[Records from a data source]
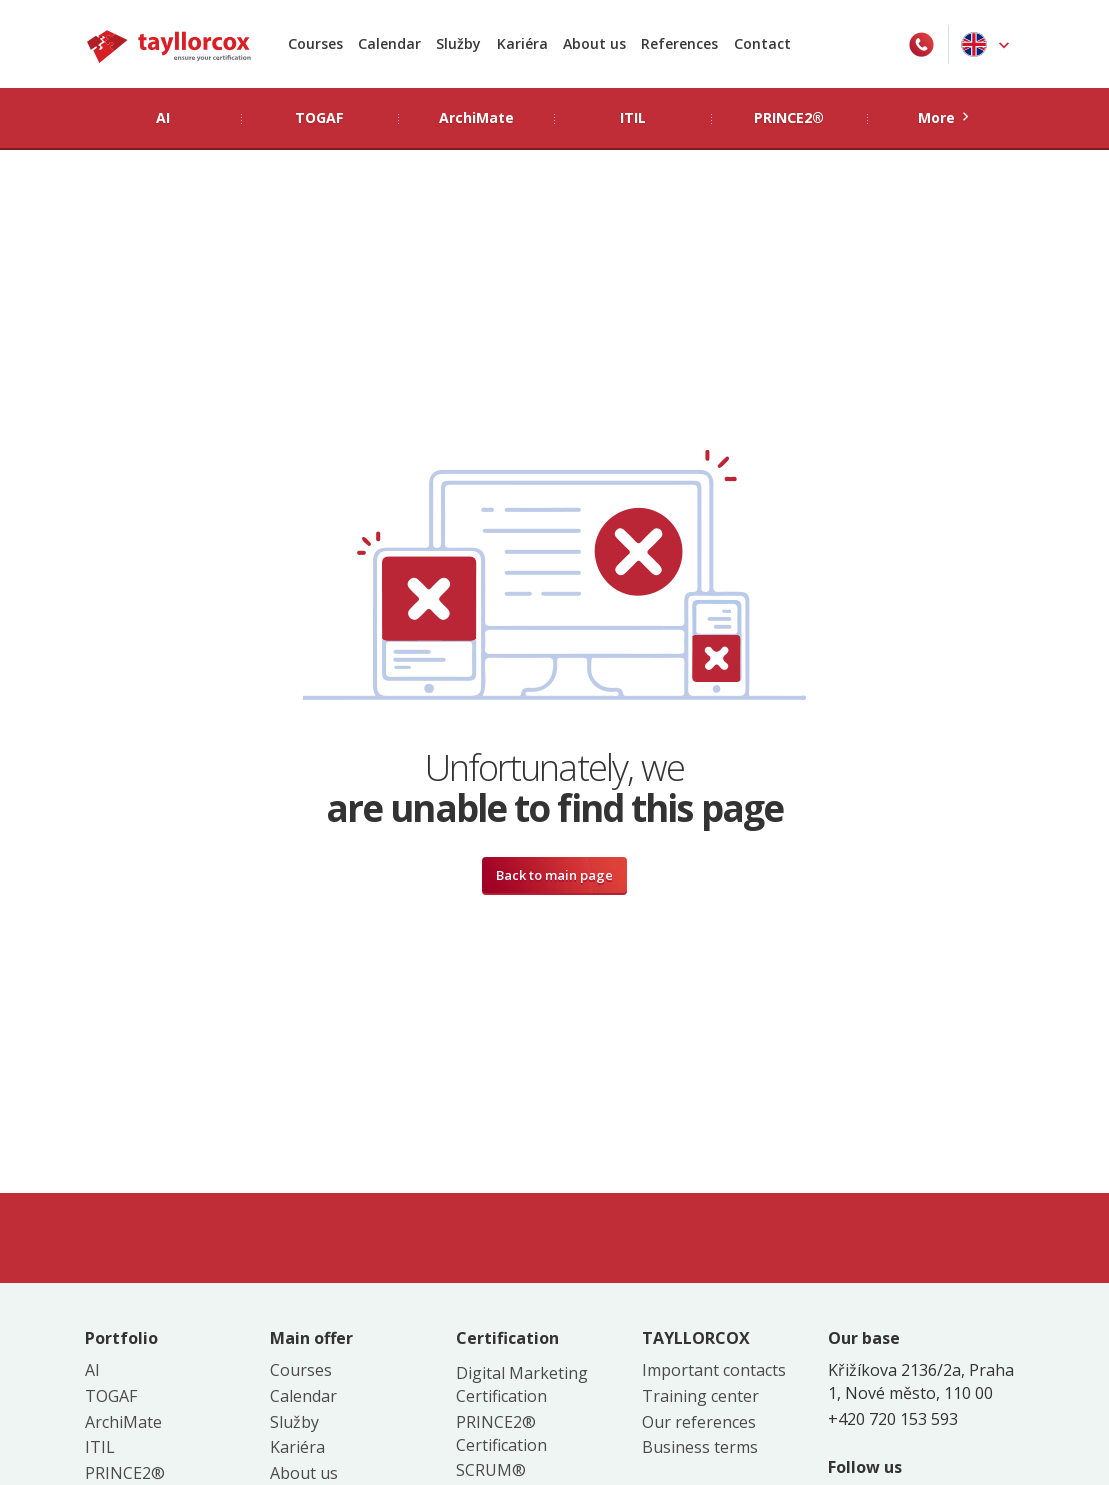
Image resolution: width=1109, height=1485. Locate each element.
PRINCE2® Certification (501, 1433)
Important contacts (714, 1370)
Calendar (389, 43)
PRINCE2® (125, 1473)
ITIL (100, 1447)
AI (92, 1370)
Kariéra (522, 43)
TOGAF (111, 1396)
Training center (700, 1396)
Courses (315, 43)
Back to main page (554, 875)
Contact (762, 43)
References (679, 43)
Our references (699, 1422)
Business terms (700, 1447)
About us (594, 43)
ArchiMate (123, 1422)
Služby (458, 43)
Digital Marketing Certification (522, 1384)
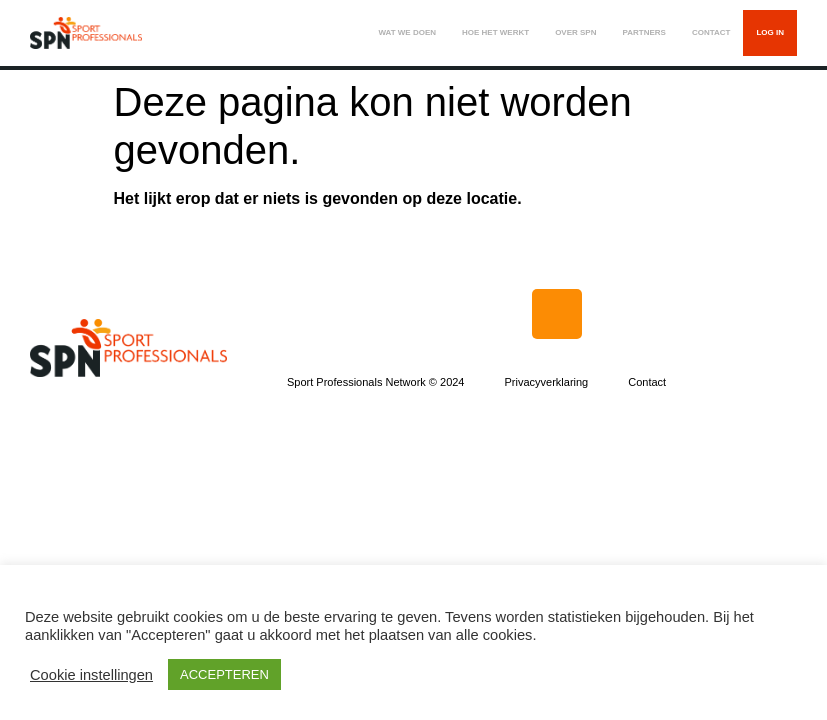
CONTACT (711, 32)
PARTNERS (643, 32)
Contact (647, 382)
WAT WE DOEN (407, 32)
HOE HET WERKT (495, 32)
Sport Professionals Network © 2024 (375, 382)
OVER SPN (575, 32)
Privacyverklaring (546, 382)
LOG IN (770, 32)
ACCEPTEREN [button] (224, 674)
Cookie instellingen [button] (91, 675)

### Directions:
Using the data above, say how many lines include the word "Certification". Write only that number.

### Answer space:
2